Following passage in the New York State Senate and Assembly, New York Governor Andrew Cuomo signed Lavern's Law into law. This new law extends the time period for victims of late cancer diagnoses to bring claims, adding, in effect, a "discovery" rule.
The law before.
It used to be, in New York State, that if you discovered your doctor missed a cancer diagnosis you would only have 2 1/2 years from the date of the missed diagnosis to pursue a claim for medical malpractice.
2 1/2 years may seem like a long time, but we can assure you, it is not.
In fact, in many cases involving delayed cancer diagnoses, the patient does not even realize that the diagnosis was missed until months or even years later. The problem, of course, is that in many cases cancer is a slow growing disease (unlike, say, a stroke), and when a misdiagnosis occurs this allows the condition to slowly grow without the patient having any idea (or receiving necessary treatment). Given the statistics and education surrounding early detection, a delayed diagnosis can often be a death sentence.
We previously represented a young man from Saratoga County who had been treating with his orthopedic physician for a small but painful lump on his knee. The doctor initially had an MRI performed, which he believed ruled out a malignancy. Believing that everything was fine, our client went about his life.
When the young came back in complaining about discomfort, the physician ordered an ultrasound guided aspiration of the mass. Because of the anatomy of the knee, the aspiration could not be completed (it was too painful). Thus, a malignancy was never actually ruled out. The physician made a note to follow up with an MRI, but this was never communicated to the patient, and thus it did not happen. Once again, believing everything was fine, our client went about his life.
Fast forward two years, and the young man noticed that the lump had grown significantly. He went back to the physician, who, this time, ordered the MRI and immediately discovered that the lump was not benign, but was a synovial sarcoma - a rare but deadly cancer. Surgery was performed to attempt to remove the cancer, but ultimately it spread. Our client passed away.

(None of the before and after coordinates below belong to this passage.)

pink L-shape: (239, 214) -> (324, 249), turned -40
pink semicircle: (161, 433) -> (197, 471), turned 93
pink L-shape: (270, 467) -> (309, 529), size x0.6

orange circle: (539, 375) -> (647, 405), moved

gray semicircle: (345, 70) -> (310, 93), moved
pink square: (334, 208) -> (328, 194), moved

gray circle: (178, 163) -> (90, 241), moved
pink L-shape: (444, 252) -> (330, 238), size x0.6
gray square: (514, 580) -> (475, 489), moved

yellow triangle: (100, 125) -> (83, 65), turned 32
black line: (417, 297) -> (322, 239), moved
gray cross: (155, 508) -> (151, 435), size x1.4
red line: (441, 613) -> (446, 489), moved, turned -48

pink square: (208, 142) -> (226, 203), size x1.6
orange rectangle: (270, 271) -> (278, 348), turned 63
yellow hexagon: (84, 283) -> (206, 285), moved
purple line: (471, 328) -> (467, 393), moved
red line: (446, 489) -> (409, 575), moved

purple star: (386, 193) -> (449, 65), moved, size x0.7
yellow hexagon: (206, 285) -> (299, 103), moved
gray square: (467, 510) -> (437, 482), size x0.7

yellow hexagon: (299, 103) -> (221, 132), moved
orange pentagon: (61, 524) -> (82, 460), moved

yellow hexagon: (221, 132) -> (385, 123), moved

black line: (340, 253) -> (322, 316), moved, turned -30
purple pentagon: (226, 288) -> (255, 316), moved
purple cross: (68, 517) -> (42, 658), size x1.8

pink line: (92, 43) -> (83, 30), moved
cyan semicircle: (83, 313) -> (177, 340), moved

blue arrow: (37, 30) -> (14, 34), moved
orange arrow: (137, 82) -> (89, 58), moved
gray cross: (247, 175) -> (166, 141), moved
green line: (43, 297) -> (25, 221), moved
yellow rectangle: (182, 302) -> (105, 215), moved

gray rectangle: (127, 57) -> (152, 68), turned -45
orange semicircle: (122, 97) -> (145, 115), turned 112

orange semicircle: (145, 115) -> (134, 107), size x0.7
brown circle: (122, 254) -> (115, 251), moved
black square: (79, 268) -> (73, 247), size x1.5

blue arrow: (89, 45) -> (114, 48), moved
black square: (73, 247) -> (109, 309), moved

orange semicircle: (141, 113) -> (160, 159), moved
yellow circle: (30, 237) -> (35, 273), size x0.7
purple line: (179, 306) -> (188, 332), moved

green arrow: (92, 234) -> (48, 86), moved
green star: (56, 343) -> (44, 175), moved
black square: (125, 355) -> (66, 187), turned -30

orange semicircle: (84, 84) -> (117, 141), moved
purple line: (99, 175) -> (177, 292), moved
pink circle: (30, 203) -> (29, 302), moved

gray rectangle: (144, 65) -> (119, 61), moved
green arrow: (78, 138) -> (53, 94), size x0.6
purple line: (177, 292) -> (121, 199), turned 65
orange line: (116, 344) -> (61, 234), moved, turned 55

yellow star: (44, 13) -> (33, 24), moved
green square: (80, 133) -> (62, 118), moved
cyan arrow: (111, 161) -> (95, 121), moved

The defense in in that case tried to argue that the 2 1/2 year statute of limitations had run on any claims relating to the first MRI that the doctor had ordered. While we were fortunately able to beat that argument in court (relying on a legal theory known as the "continuous treatment doctrine"), under the law at the time the defense had a strong argument.
We ultimately resolved the case successfully for our client's family, but we saw first hand how those with legitimate claims of missed cancer diagnoses could be left out in the cold through no fault of their own, simply because they relied upon what their physician told them - that their lump/mass/cyst was benign.
The law after passage of Lavern's Law
Lavern's law has changed that. Now, patients will have 2 1/2 years from the date that they discover the missed diagnosis, up to seven years from the date of the last treatment. This is a very big deal for patients (and their families) who have learned of a missed diagnosis only years after it occurred, and will allow them to pursue claims for the delayed diagnosis which may have previously been barred.
The law also allows a ten month look back period - in other words anyone with claims that became time barred during the last ten months prior to the enactment of the law can now bring those claims within the next six months. This means that if you have a potential claim it is critical that you act now.
Learning that you had a delayed cancer diagnosis can be one of the most devastating conversations of your life. We cannot change the diagnosis, but we can make every effort to help protect you and your family by holding those accountable who made the mistake. We feel strongly that doing so will also help improve the care that other patients receive.